Putin, in taking the initiative in Syria and Iraq, is making Obama look like a bigger wimp than otherwise thought possible.
Even liberals will admit Obama failed, for not being liberal enough, but a failure nonetheless. The overall consensus by economists is that Obama’s policies contributed little, if any, to the post-2008 recovery. It was Bernanke and Geithner (the Competent Duo) who did all the heavy lifting, with Obama taking all the credit similar to how he took credit for the killing of Bin Laden despite the fact all the important intelligence work was done by the prior administration, and that Bill Clinton ignored intelligence warnings about Osama. Had Bush been given another four years, not only would the stock market have surged, but the economic recovery would have been stronger because there would have been no Obamacare or budget impasses.

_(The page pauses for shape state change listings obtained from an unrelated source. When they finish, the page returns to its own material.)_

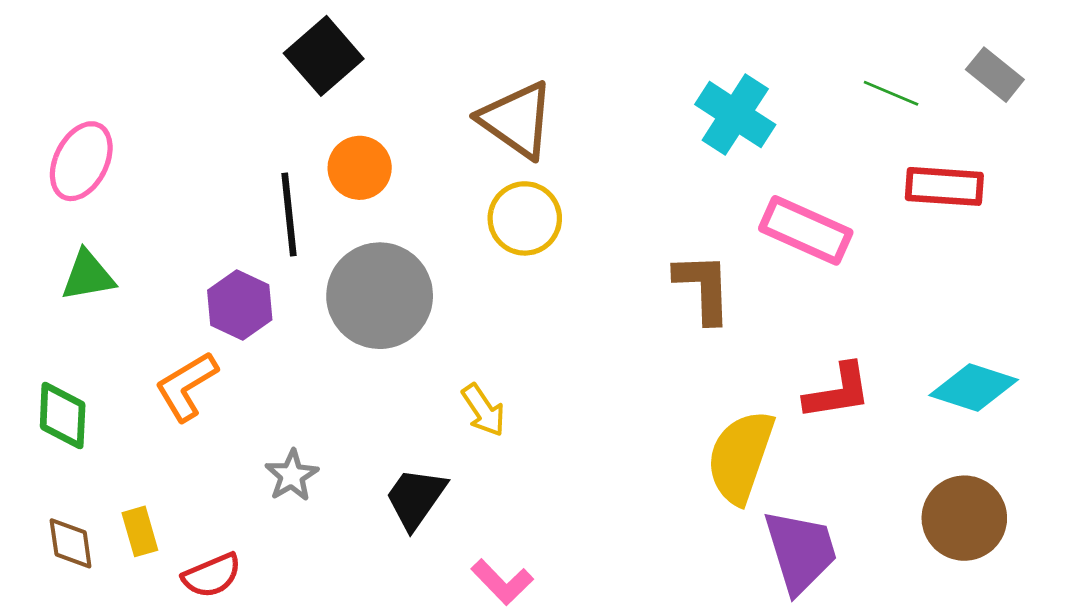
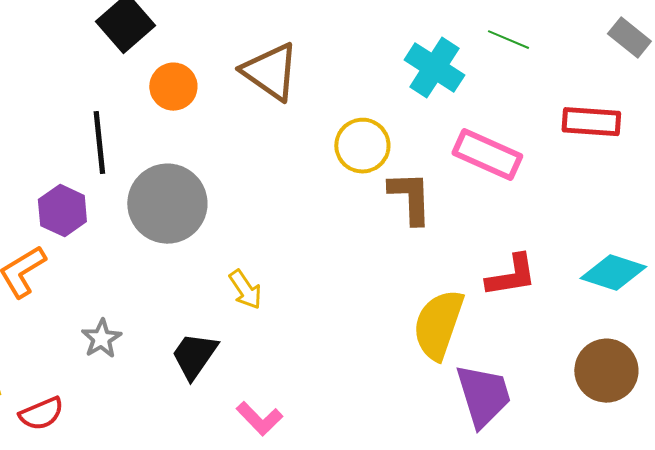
green line: (891, 93) -> (508, 40), moved
orange circle: (360, 168) -> (173, 87), moved
yellow circle: (525, 218) -> (362, 146), moved

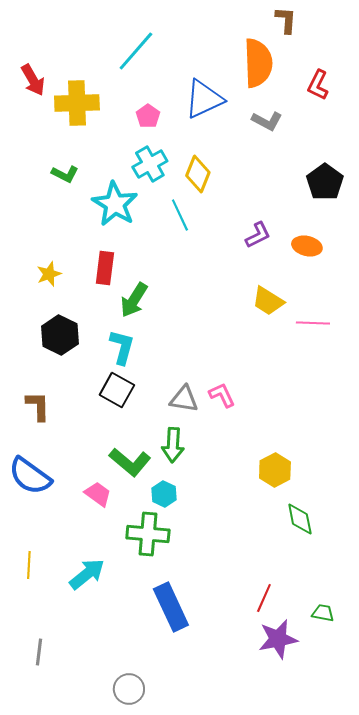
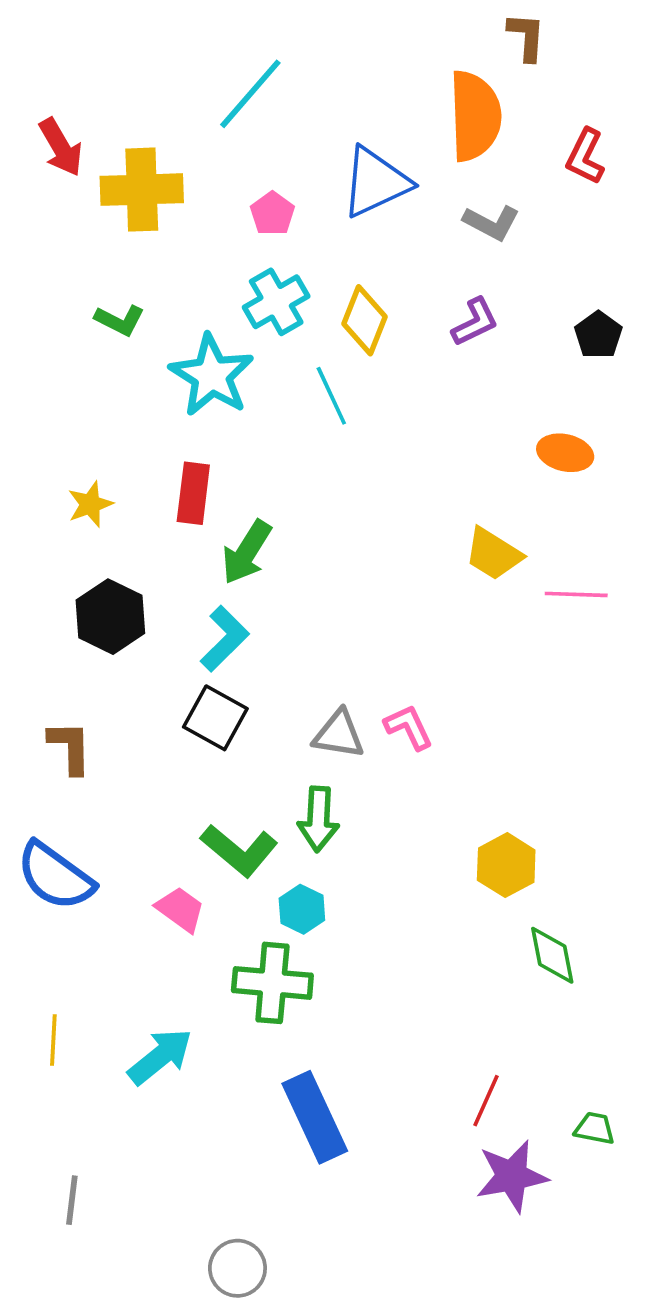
black pentagon: (325, 182) -> (598, 335), size x0.7
purple L-shape: (258, 235) -> (475, 322), moved
cyan L-shape: (122, 347) -> (225, 639), turned 30

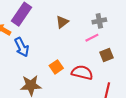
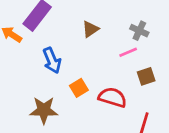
gray cross: (99, 21) -> (139, 31), turned 32
blue arrow: (22, 47) -> (52, 60), moved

Does anyone honestly see a light at the end of this tunnel of prosperity, or are we delusional to believe it’s a freight train heading right at us? The 2nd (or was it 3rd? Whatev) LONGEST Bull market in US HISTORY just occurred….F”N history!! And it’s going to keep going, thanks to consumer spending, low interest rates, exports, rich foreign consumers, and the economic and scientific contributions of high-IQ people both in America and all over the world.
Profits, earnings, and stock prices keep making new highs:
Higgs boson today, Grand Unified Theory of Everything tomorrow? All over the world, from Silicon Valley to Manhattan, from Caltech to MIT, smart, high-IQ people are innovating, creating wealth for themselves and the broader economy.
(the ADS/CFT correspondence showing how quantum effects are on a lower dimensional boundary than relativistic/gravitational ones)
Bernanke, in saving the day in 2008, threw a lifeline for smart people, mitigating the mistakes made by dumb people so that the healthier parts of the economy (web 2.0, technology, retail) could thrive without being weighed-down by the ailing sectors (housing, financial).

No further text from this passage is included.